Evaluation of Results

As seen in Table 10, treatment with silica RY200 alone (Example 16) results in a toner with fairly high Q/m (−83.3 μC/g) and low dust (4.5 mg). In the case of toners surface treated with a mixture of RY200 and ethylene glycol solvent (examples 17-18), as the amount of added ethylene glycol increases, the 10-minute rebuilt Q/m decreases from −83.3 μC/g to −35.6 μC/g while the amounts of admix dust is comparable. Similarly, treatment with silica Aerosil 300 alone (Example 19) results in a toner with fairly high Q/m (−55 μC/g) and low dust (3 mg).

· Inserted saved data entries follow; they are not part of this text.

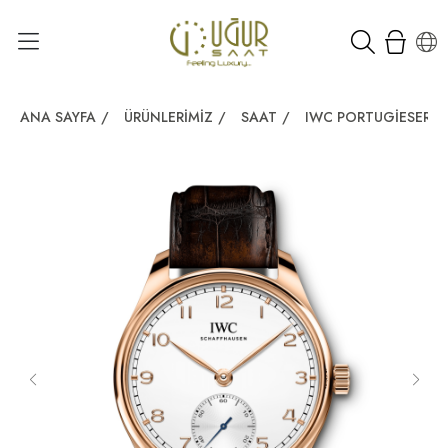
ANA SAYFA
/
ÜRÜNLERIMIZ
/
SAAT
/
IWC PORTUGIESER A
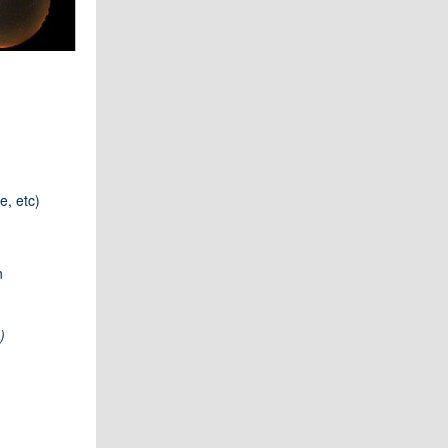
e, etc)
n
)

Surface treating the toners with mixtures of Aerosil 300 and ethylene glycol (examples 20-23) results in toners with low charge (−12.3 μC/g) and low dust (6 mg) characteristics.

Claims

1. An electrostatographic toner comprising toner particles that have been surface treated with a mixture of silica particles; one type of silica particles having a particle size of 0.05 to 30 μm and containing a solvent selected from aliphatic alcohols, diols, and triols, aliphatic ketones, aliphatic esters, cyclic ethers and aliphatic ethers; and a second type of silica particles having a BET surface area of 40 to 400 m2/g.

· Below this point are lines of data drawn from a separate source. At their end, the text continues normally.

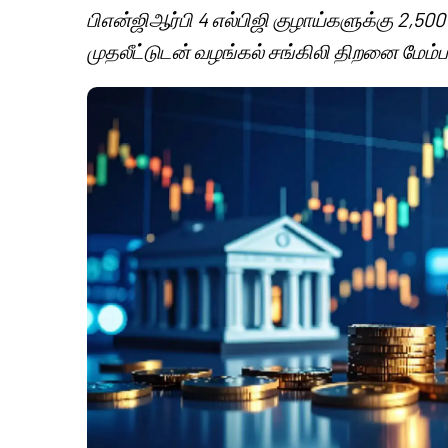
பிஎன்ஜிஆர்பி 4 எல்பிஜி குழாய்களுக்கு 2,50
முதலீட்டுடன் வழங்கல் சங்கிலி திறனை மேம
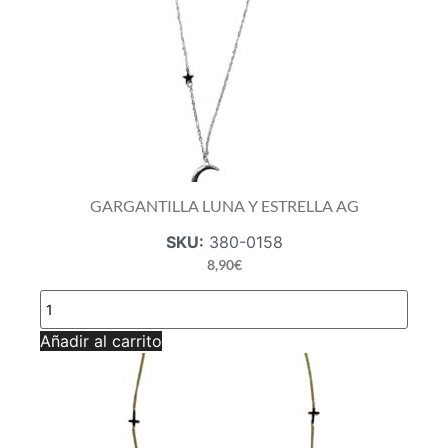
GARGANTILLA LUNA Y ESTRELLA AG
SKU:
380-0158
8,90
€
GARGANTILLA
LUNA
Y
Añadir al carrito
ESTRELLA
AG
cantidad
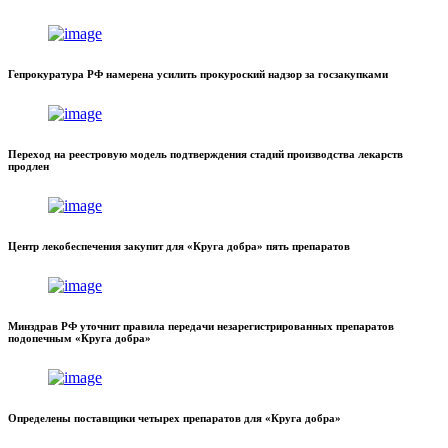
Гепрокуратура РФ намерена усилить прокуроский надзор за госзакупками
Переход на реестровую модель подтверждения стадий производства лекарств
продлен
Центр лекобеспечения закупит для «Круга добра» пять препаратов
Минздрав РФ уточнит правила передачи незарегистрированных препаратов
подопечным «Круга добра»
Определены поставщики четырех препаратов для «Круга добра»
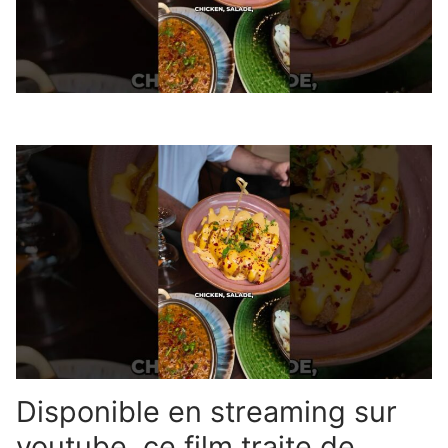
Disponible en streaming sur
youtube, ce film traite de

2. The electrostatographic toner of claim 1, wherein the silica particles having a BET surface area of 40 to 400 m2/g are hydrophobic silicas.

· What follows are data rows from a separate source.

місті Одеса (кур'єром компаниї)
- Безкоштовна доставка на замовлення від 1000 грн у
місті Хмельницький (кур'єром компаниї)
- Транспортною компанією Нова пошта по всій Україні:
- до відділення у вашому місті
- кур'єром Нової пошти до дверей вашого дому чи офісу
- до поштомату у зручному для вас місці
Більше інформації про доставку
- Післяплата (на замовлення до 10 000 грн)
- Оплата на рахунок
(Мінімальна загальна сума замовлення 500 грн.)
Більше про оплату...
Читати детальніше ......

3. The electrostatographic toner of claim 1 wherein the silica particles having a BET surface area of 40 to 400 m2/g comprise 0.1 to 5.0 weight percent of the toner, based on the weight of untreated toner.

4. The electrostatographic toner of claim 1 wherein the silica particles having a BET surface area of 40 to 400 m2/g comprise 0.1 to 2.0 weight percent of the toner, based on the weight of untreated toner.

5. The electrostatographic toner of claim 1 wherein the silica particles having a particle size of 0.05 to 30.0 μm comprise 0.1 to 5.0 weight percent of the toner, based on the weight of untreated toner.

6. The electrostatographic toner of claim 1 wherein the silica particles having a particle size of 0.05 to 30.0 μm comprise 0.5 to 3.0 weight percent of the toner, based on the weight of untreated toner.

7. An electrostatographic developer comprising the toner described in claim 1 and further comprising at least one carrier particle.

8. The electrostatographic developer as in claim 7 wherein the carrier particle is a ferrite, a magnetites, or a sponge iron.

9. The electrostatographic developer of claim 8 wherein the carrier particle is a ferrite.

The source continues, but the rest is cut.